Gli ultimi anni sono stati caratterizzati da un sentimento di
crescente disaffezione verso le istituzioni europee, un processo alimentato dalla
crisi economica e migratoria su cui populisti e nazionalisti hanno prosperato, conquistando
fette rilevanti di quasi tutto il continente e facendo cambiare l’umore
generale da europeista ad antieuropeista: in questo processo le colpe di un
vero disagio di parti della società, in particolare dei giovani, sono state
convogliate fuori dagli stati nazionali, al livello continentale,
giustificazione comoda per molte parti politiche, ma sostanzialmente errata.
È colpa di Bruxelles, è colpa dell’euro, è colpa della
cessione di sovranità, e così via. Era ed è un errore questa valutazione. Come
pure è stato sbagliato, anche per partiti riformisti, negare un malessere,
sottovalutarlo come se non esistesse: così facendo ci si è alienata larga parte
dell’elettorato che versa in condizione peggiore di quella di un tempo e che ha
necessità di trovare ragione per il proprio status e vie per uscirne.
In questi ultimi mesi per fortuna, e dai ieri speriamo
irreversibilmente, i due errori descritti sembrano superati.
Emmanuel Macron era il più europeista tra i candidati alla
presidenza francese, si è fatto sempre ritrarre con bandiere sia nazionali che
europee, ma ha trasformato una posizione di principio inerte in una sfida da
combattere e da vincere, volgendo al futuro lo sguardo, non facendo prevalere
la paura del non riuscire più a gestire le difficoltà dello stare insieme e
quelle di una montante protesta popolare.

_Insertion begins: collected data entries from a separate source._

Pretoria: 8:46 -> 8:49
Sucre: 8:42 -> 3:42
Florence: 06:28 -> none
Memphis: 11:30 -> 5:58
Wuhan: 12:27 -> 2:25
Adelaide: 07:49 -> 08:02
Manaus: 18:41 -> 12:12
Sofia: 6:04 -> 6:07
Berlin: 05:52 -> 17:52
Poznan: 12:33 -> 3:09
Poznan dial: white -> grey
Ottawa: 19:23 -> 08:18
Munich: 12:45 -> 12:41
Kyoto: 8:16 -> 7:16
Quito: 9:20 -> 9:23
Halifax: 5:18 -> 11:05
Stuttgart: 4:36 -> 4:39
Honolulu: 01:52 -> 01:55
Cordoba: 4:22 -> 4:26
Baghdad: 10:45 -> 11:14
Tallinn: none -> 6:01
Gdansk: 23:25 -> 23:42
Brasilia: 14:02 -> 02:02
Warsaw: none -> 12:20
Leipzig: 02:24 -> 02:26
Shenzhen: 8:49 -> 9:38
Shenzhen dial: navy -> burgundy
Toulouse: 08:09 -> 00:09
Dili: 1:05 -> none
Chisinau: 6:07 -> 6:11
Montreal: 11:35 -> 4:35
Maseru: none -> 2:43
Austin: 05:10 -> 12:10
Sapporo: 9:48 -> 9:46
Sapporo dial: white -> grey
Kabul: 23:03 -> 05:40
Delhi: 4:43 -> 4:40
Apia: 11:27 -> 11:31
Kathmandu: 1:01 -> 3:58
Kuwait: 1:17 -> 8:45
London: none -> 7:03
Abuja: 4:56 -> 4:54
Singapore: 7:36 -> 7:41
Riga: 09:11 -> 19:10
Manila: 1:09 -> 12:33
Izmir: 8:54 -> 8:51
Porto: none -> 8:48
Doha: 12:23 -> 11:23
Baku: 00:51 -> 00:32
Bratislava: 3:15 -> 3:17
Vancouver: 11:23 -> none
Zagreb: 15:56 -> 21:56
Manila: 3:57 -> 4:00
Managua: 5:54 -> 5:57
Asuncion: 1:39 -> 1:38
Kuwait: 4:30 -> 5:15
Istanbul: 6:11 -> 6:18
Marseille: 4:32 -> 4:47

Esattamente l’opposto: il futuro della Francia non può che
essere in Europa, in un’Unione Europea che deve però cambiare, un cambiamento
fattibile e di vantaggio per tutti.
È una grande lezione che è stata accolta con grande favore
dall’elettorato francese che sembrava sbandare paurosamente verso soluzioni di
rimessa, di chiusura, di ritorno ad un mitico e distopico passato che non
ritornerà: non era e non è l’Europa il colpevole di mancanza di lavoro e
sicurezza, in definitiva di una prospettiva.
Il risultato di ieri mostra che se si è in grado di
trasformare in comune sfida e in valori condivisi la piattaforma politica, la
cittadinanza è in grado di apprezzare e di seguire il messaggio.
Perché sia in superficie che in fondo l’idea di Europa di
quei visionari protagonisti di 67 anni fa, era buona. È ancora buona.